This disclosure is generally related to electrochromic devices, electrodes therefor, and methods of forming the electrodes.
An electrochromic device is a self-contained, two-electrode (or more) electrolytic cell that includes an electrolyte and one or more electrochromic materials. Electrochromic materials can be organic or inorganic, and reversibly change visible color when oxidized or reduced in response to an applied electrical potential. Electrochromic devices are therefore constructed so as to modulate incident electromagnetic radiation via transmission, absorption, or reflection of the light upon the application of an electric field across the electrodes. The electrodes and electrochromic materials used in the devices are dependent on the type of device, i.e., absorptive/transmissive or absorptive/reflective.

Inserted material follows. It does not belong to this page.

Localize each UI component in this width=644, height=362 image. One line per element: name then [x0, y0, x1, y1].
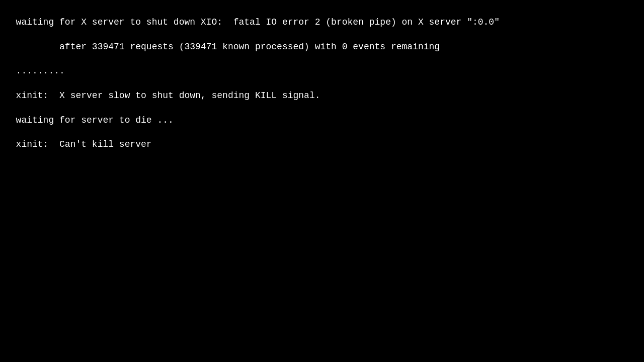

Absorptive/transmissive electrochromic devices typically operate by reversibly switching the electrochromic materials between colored and bleached (colorless) states. Typical electrochromic materials used in these devices include indium-doped tin oxide (ITO), fluorine-doped tin oxide (SnO2:F), poly(3,4-ethylenedioxythiophene):poly(styrene sulfonate) (PEDOT-PSS), and single-walled carbon nanotubes (SWNT). Flexible electrochromic devices of this type have been constructed using a flexible substrate layer of polyethylene terephthalate (PET), a transparent layer of ITO as the working electrode, and a third layer of PEDOT-PSS as the counter electrode. Drawbacks with ITO include high cost and lower flexibility compared to PEDOT-PSS. PEDOT-PSS, however, suffers from a lower conductivity value compared to ITO. A further drawback of ITO devices for some applications is that in order for light to pass through the device, the electrodes must be transparent.
The absorptive/reflective-type electrochromic devices typically contain a reflective metal as an electrode. The electrochromic polymer is deposited onto this electrode and is faced outward to allow incident light to reflect off the polymer/electrode surface. The counter electrode is behind the active electrode. Similar electrode and electrochromic materials can be used in these reflective devices, in particular ITO and PEDOT-PSS.
This disclosure addresses the ongoing challenge of making flexible electrochromic devices without ITO that exhibit one or more advantageous properties, such as fast switching, high contrast, flexibility, and in some cases stretchability. It would be a further advantage if such devices did not require a transparent electrode or transparent conductive substrate.